A special Knesset committee on the bill, which would retroactively legalize Israeli homes built on private property and allow the government to pay Palestinian landowners rather than evacuate residents, scheduled its vote to authorize the bill for a second and third (final) reading for Monday.
Despite previous indications that the final plenum vote would only take place after President- elect Donald Trump’s inauguration in January, a source close to Bayit Yehudi chairman Naftali Bennett said the party is working on getting the law passed much sooner.
Prime Minister Benjamin Netanyahu would prefer to wait until the end of January and has publicly called for caution, as the current diplomatic climate is “sensitive.” Sources in his office said earlier this week that he had reached an understanding with Bennett about the need to wait.
However, the source close to Bennett said: “Bibi has his thoughts and we have ours. It hasn’t been decided yet. I don’t think we will wait until after the budget.”
The 2017-2018 state budget vote is scheduled to begin on Monday and end on Thursday, and Bayit Yehudi MKs and officials were instructed to have the bill ready for a final vote on Monday.
The budget is a useful bargaining chip for Bayit Yehudi to ensure that Kulanu and Finance Minister Moshe Kahlon do not withdraw their already-reluctant support for the bill.
Last week, US State Department deputy spokesman Mark Toner came out against the bill at his daily briefing. The US is “very concerned about the advancement of this legislation...
Enacting this law would be profoundly damaging to the prospects for a two-state solution,” Toner said.
He added that the administration has “been troubled by comments that we’ve heard by some political figures in Israel that this would be the first step in annexing parts of the West Bank.”
In Tuesday’s committee meeting preparing the bill, opposition MKs said the panel’s chairman, MK Nissan Slomiansky (Bayit Yehudi), was hiding expert opinions that are against the bill.

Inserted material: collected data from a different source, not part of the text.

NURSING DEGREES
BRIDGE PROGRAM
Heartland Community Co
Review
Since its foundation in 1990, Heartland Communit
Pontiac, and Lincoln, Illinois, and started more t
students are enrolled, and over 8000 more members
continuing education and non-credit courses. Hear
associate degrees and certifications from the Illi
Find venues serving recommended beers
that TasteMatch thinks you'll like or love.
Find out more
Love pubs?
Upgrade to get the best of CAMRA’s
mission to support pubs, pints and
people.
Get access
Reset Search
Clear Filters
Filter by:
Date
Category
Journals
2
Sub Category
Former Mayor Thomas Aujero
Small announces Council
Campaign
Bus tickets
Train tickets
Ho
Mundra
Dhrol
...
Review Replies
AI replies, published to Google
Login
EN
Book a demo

The previous day’s meeting, which dealt with security and international law repercussions should the bill become law, took place behind closed doors, but lawmakers argued that most of its protocols can be released to the public.
According to MKs at the meeting, Defense Ministry legal adviser Ahaz Ben-Ari and Deputy Attorney-General Roy Schondorf warned Knesset members that passing the settlement regulation bill could result in IDF officers being put on trial at the International Criminal Court in the Hague. Ben-Ari gave the impression to MKs that Defense Minister Avigdor Liberman opposes the bill.

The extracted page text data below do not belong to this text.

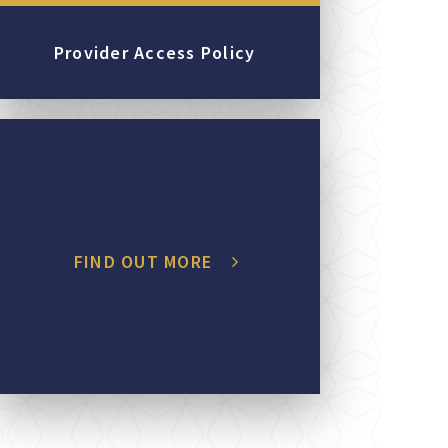
Provider Access Policy
FIND OUT MORE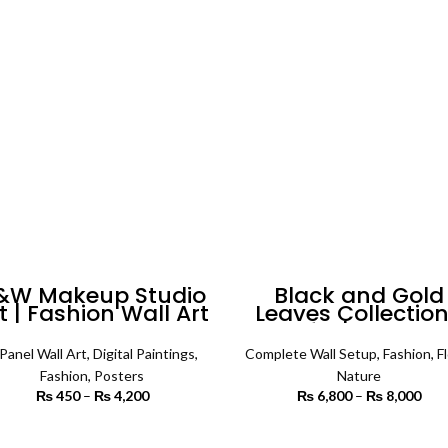
through
th
₨ 7,500
₨ 
&W Makeup Studio
Black and Gold
t | Fashion Wall Art
Leaves Collection
Set of 4 | Comple
Wall Setup
Panel Wall Art
,
Digital Paintings
,
Complete Wall Setup
,
Fashion
,
Fl
Fashion
,
Posters
Nature
₨
450
–
₨
4,200
Price range:
₨
6,800
–
₨
8,000
P
₨ 450
r
through
₨ 
SELECT OPTIONS
SELECT OPTIONS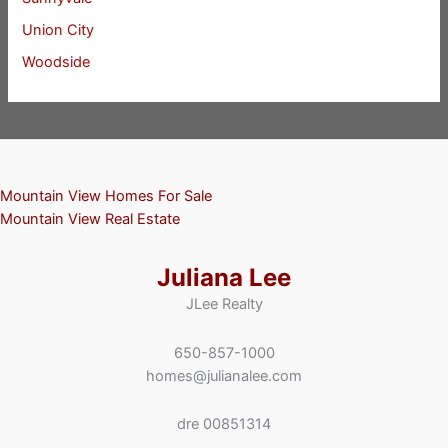
Union City
Woodside
Mountain View Homes For Sale
Mountain View Real Estate
Juliana Lee
JLee Realty
650-857-1000
homes@julianalee.com
dre 00851314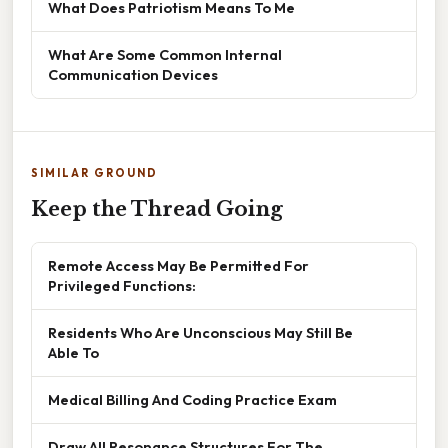
What Does Patriotism Means To Me
What Are Some Common Internal
Communication Devices
SIMILAR GROUND
Keep the Thread Going
Remote Access May Be Permitted For
Privileged Functions:
Residents Who Are Unconscious May Still Be
Able To
Medical Billing And Coding Practice Exam
Draw All Resonance Structures For The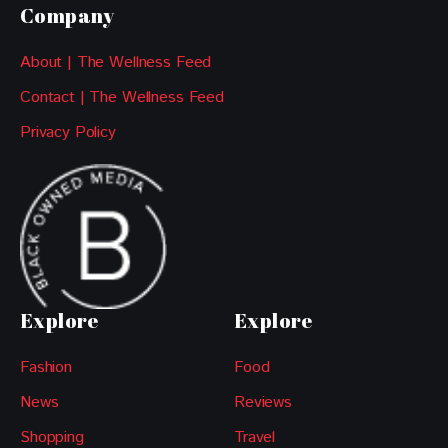
Company
About | The Wellness Feed
Contact | The Wellness Feed
Privacy Policy
Explore
Explore
Fashion
Food
News
Reviews
Shopping
Travel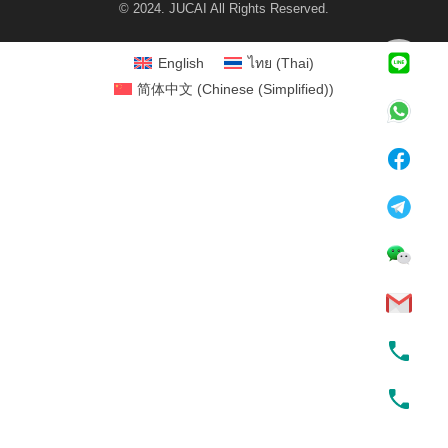
© 2024. JUCAI All Rights Reserved.
English
ไทย
(
Thai
)
简体中文
(
Chinese (Simplified)
)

MK Omer Bar-Lev (Zionist Union) wrote a letter to Knesset Speaker Yuli Edelstein calling to open the protocols. “The opinions presented and voiced by the assistant attorney-general and the Defense Ministry legal adviser are not secret at all, and have great public value which can significantly influence the continued discussion of the bill,” Bar-Lev wrote.

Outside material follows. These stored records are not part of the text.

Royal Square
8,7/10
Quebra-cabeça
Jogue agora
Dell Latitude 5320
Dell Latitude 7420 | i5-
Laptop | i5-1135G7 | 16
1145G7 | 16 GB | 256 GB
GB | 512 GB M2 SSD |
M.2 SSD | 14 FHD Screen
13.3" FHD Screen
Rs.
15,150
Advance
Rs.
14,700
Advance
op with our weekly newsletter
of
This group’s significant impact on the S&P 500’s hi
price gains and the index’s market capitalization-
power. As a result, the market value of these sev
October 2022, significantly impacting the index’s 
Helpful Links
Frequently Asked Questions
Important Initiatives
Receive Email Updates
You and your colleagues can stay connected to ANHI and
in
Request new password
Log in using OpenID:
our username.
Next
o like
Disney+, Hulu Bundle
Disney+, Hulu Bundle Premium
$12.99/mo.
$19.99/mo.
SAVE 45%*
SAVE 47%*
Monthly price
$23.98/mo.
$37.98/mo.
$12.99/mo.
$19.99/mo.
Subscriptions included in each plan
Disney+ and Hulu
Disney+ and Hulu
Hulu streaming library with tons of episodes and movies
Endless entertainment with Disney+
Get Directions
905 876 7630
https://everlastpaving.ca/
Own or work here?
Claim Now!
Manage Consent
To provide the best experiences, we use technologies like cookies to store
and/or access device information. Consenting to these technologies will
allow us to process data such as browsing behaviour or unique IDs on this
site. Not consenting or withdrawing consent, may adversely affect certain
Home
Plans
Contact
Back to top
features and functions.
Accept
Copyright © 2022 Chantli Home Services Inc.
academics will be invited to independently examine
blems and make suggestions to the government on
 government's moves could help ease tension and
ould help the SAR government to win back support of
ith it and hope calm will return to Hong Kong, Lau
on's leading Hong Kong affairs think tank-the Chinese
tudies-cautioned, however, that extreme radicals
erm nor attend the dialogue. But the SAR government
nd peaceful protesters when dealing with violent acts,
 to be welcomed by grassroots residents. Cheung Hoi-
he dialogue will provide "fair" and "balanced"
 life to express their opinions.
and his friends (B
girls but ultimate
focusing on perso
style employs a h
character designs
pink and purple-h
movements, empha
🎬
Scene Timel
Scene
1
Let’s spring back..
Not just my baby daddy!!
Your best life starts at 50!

“Since the professional stance of the assistant attorney-general and the Defense Ministry legal adviser are an important element in the objections to the bill that I wish to submit, I ask you to instruct the committee chairman to allow the objections to be submitted for a reasonable amount of time after the protocols are released,” he continued.
A spokesman for the Amona campaign said no decision was made Tuesday on a deal worked out between Netanyahu and Bennett that would require residents to move to a different part of the hill on which the outpost was built that is not Palestinian-owned land. The campaign said key information that was due from the Defense Ministry on Tuesday morning was not given to them.
Their acceptance of the deal is seen as critical to the success of the state’s planned petition to the High Court of Justice asking it to delay until January 25 the demolition of the outpost, which the High Court ordered done by December 25.
Herb Keinon contributed to this report.